Apparatus according to claim 4, wherein a second transport path (P2) of the first process chamber (210) continues in a straight line into a second transport path (P2) of the second process chamber (310, 410, 510).

Device according to one of the preceding claims 4 or 5, wherein at least one of the first and second transport path (P1, P2) extends in a straight line from the entry lock (1 10) into the at least second process chamber (310, 410, 510).

Device according to one of the preceding claims, wherein at least one substrate carrier (30, 32) which can be equipped with at least one substrate (40, 41, 42, 43, 44, 46) is aligned substantially vertically by means of the transport device (20) from the entry lock (10 ) is transportable into the first process chamber (210) and from the first process chamber (210) into the at least second process chamber (310, 410, 510).

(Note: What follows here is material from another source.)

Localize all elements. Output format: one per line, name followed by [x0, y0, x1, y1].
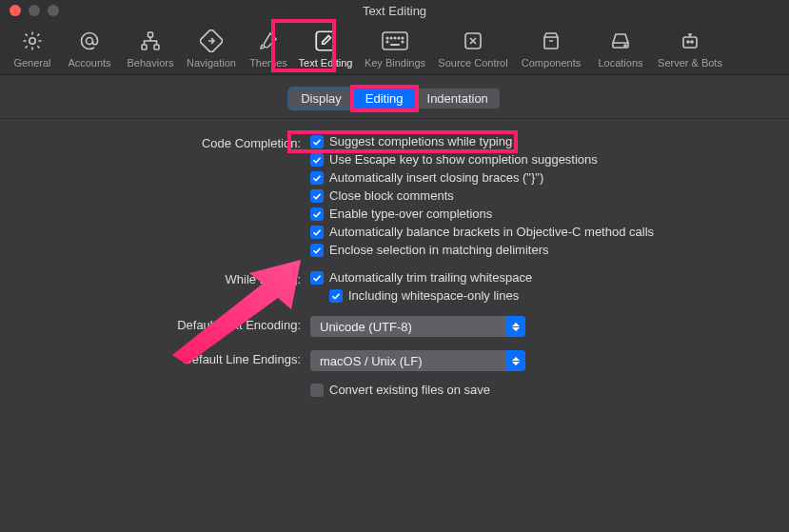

Device according to one of the preceding claims, wherein at least one of the first and second process sources (220, 320, 420) has an inductively coupled plasma source for exciting a plasma in the respective process chamber (210, 310, 410, 510). Device according to one of the preceding claims, wherein at least one of the process sources (220) having an inner housing (222), which is hermetically from an interior space (21 1) of the respective process chamber (210) arranged in the process chamber (210) can be arranged.

Device according to claim 9, wherein at least one of the process sources (220) together with the inner housing (222) can be inserted from above into the respective process chamber (210).

Device according to one of the preceding claims 4 to 10, wherein within at least one of the at least first and second process chambers (210, 310, 410, 510) at least two on opposite sides of the respective process source (220, 320, 420) arranged substrates (40, 41, 42, 43, 44, 46) are simultaneously subjected to substantially identical static surface treatment processes.

Device according to one of the preceding claims 4 to 1 1, wherein at least two within the first and within the second process chamber (210, 310, 410, 510) arranged substrates (40, 41, 42, 43, 44, 46) simultaneously different static surface treatment processes are unterziehbar.

Device according to one of the preceding claims, wherein for each of the at least two process chambers (210, 310, 410, 510), a separate process module (200, 300, 400, 500) is provided, each having its own electrical power supply unit (215) for the process source (220) and a separate vacuum pump unit (217) for the process chamber (210).

Method for the simultaneous coating of a plurality of substrates (40, 42, 44, 46) by means of a device (10) according to one of the preceding claims, with the steps:

Arranging at least one second substrate (44, 46) in the first process chamber (210),

Performing a first surface treatment process (01) at least on the second substrate (44, 46) in the first process chamber (210), Passing the second substrate (44, 46) from the first process chamber (210) into the second process chamber (310) and disposing a first substrate (40, 42) in the first process chamber (210),

Performing at least the first surface treatment process (01) at least on the first substrate (40, 42) in the first process chamber (210) and simultaneously or temporally at least partially overlapping performing a second surface treatment process (02) on the second substrate (44, 46) in the second process chamber (310).

The method of claim 14, wherein the implementation of the first or the second surface treatment process (01, 02) comprises at least two different, temporally successive part treatment processes.